Take your time and be patient. It may take several weeks or even months to regain your strength and mobility fully, and once the bone has healed, you will likely need to wear a special shoe or insert to keep the foot from moving back into the old position.
Motion Range Therapy
Besides recovering your natural walking pattern, you’ll also do some motion range therapy (MRT). This is often recommended after bunion surgery because it works your range of motion in the foot and ankle and decreases pain.
There are a few different types of MRT, but all involve exercises that help to stretch and strengthen the muscles and ligaments around your ankle and foot. They can be done at home with simple equipment like resistance bands or rubber tubing.
Balance and Strengthening Workouts
Balance and strengthening workouts can help you rebuild your foot’s strength and prevent muscular atrophy; this is bound to happen when a muscle is inactive for long enough.
Let your PT recommend gentle strengthening exercises for your feet and ankles to prevent muscle degradation. The entire leg is crucial for regaining the same range of motion as before, but the good news is that you can exercise at home to work on this.
Are There Some Exercises You Can Do at Home?

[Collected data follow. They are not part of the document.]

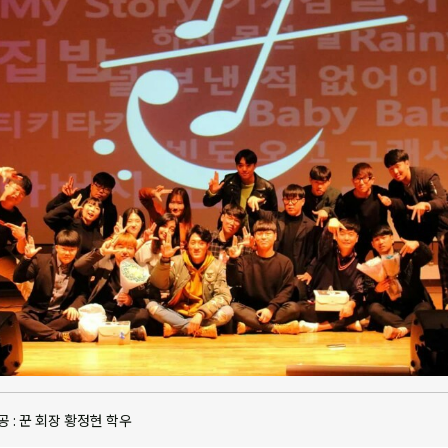
공 : 꾼 회장 황정현 학우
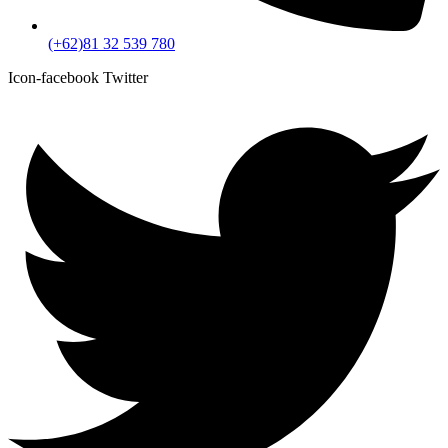
(+62)81 32 539 780
Icon-facebook
Twitter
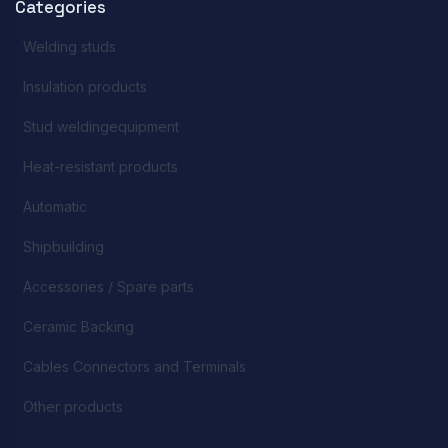
Categories
Welding studs
Insulation products
Stud weldingequipment
Heat-resistant products
Automatic
Shipbuilding
Accessories / Spare parts
Ceramic Backing
Cables Connectors and Terminals
Other products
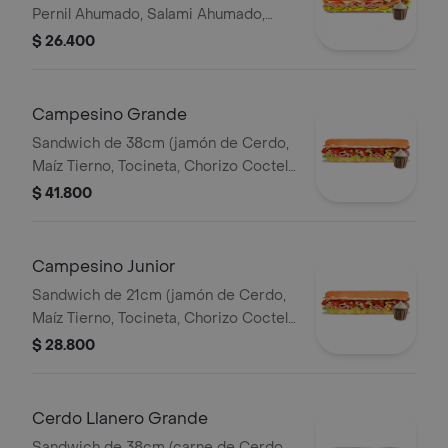
Pernil Ahumado, Salami Ahumado,
Tomate, Pepinillos Agridulces, Queso
$ 26.400
Mozzarella).
Campesino Grande
Sandwich de 38cm (jamón de Cerdo,
Maíz Tierno, Tocineta, Chorizo Coctel,
Lechuga, Queso Mozzarella y Salsa de
$ 41.800
Ajo).
Campesino Junior
Sandwich de 21cm (jamón de Cerdo,
Maíz Tierno, Tocineta, Chorizo Coctel,
Lechuga, Queso Mozzarella y Salsa de
$ 28.800
Ajo).
Cerdo Llanero Grande
Sandwich de 38cm (carne de Cerdo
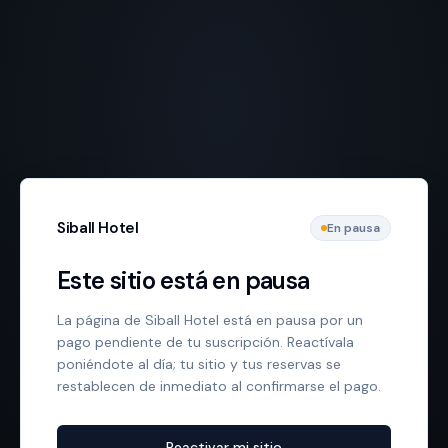
Siball Hotel
En pausa
Este sitio está en pausa
La página de Siball Hotel está en pausa por un
pago pendiente de tu suscripción. Reactívala
poniéndote al día; tu sitio y tus reservas se
restablecen de inmediato al confirmarse el pago.
Reactivar mi sitio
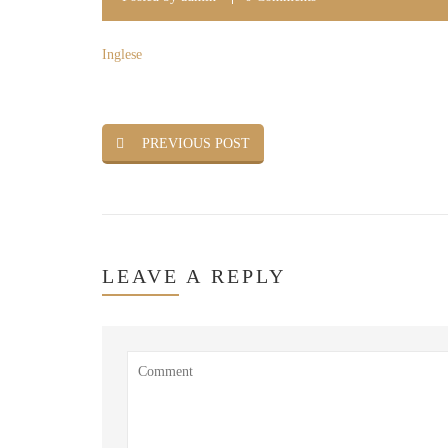
Inglese
PREVIOUS POST
LEAVE
A REPLY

Your PT will give you some exercises to continue at home to regain strength and mobility in your feet. A few easy home exercises include:
- Pointing and flexing the feet helps improve ankle flexibility and range of motion. Point your toes forward, then flex them back towards your shin. Repeat 10-15 times,
- Toe curls will strengthen the feet and improve toe muscle coordination. Curl your toes up towards your shin, then slowly release 10-15 times,
- Heel raises improve muscle strength in the calf and Achilles tendon. Lift your heels off of the ground, then slowly lower them back down, also 10-15 times,
- Ankle circles improve the ankle joint’s range of motion and flexibility. Make circles with your ankles in one direction for 10-15 reps, switch directions, and do the same on the other side.
Can a Surgeon Recommend You Some Physical Therapy Tips?
A surgeon can and will recommend some exercises since they’re best acquainted with the type of recovery and injury you’re facing. A physical therapist can simply follow the surgeon’s instructions and build upon them as they notice progress over time.
For the best surgeons and comfortable post-operative recovery, contact Luxe Foot Surgery. We’re a team of dedicated medical professionals who can answer all your inquiries. You can fill out a contact form on our website or call us anytime between 9 am and 5 pm on weekdays.
When Do You Start Physical Therapy After Bunion Surgery?
After minimally invasive surgery, it’s necessary to rest and wait for the pain and swelling to reduce. However, it’s possible to start working out your big toe after three days, with guidance from your surgeon and PT. This process lasts for at least six weeks.
What Exercises Should I Do After Bunion Surgery?
During your recovery from bunion surgery, you can perform many different exercises. For a start, during the first few days of recovery, you’ll most likely do only toe raises, lifts, and bends, to regain mobility in them. As recovery progresses, so will your physical therapy and exercises.
Why Do You Need Physical Therapy After Bunion Surgery?
While resting and recovering are crucial, PT is necessary after surgery because the muscles need to be worked. Muscle tissue can atrophy and degrade over long periods of inactivity, and losing functions in your ankles, feet, and toes can cause severe damage.
When Can You Bend Your Toe After Bunion Surgery?
Recovery time varies from individual to individual, but most people can bend their toes just several days after surgery. However, pushing them to flex fully will only be harmful; follow your body’s cues and don’t overdo it.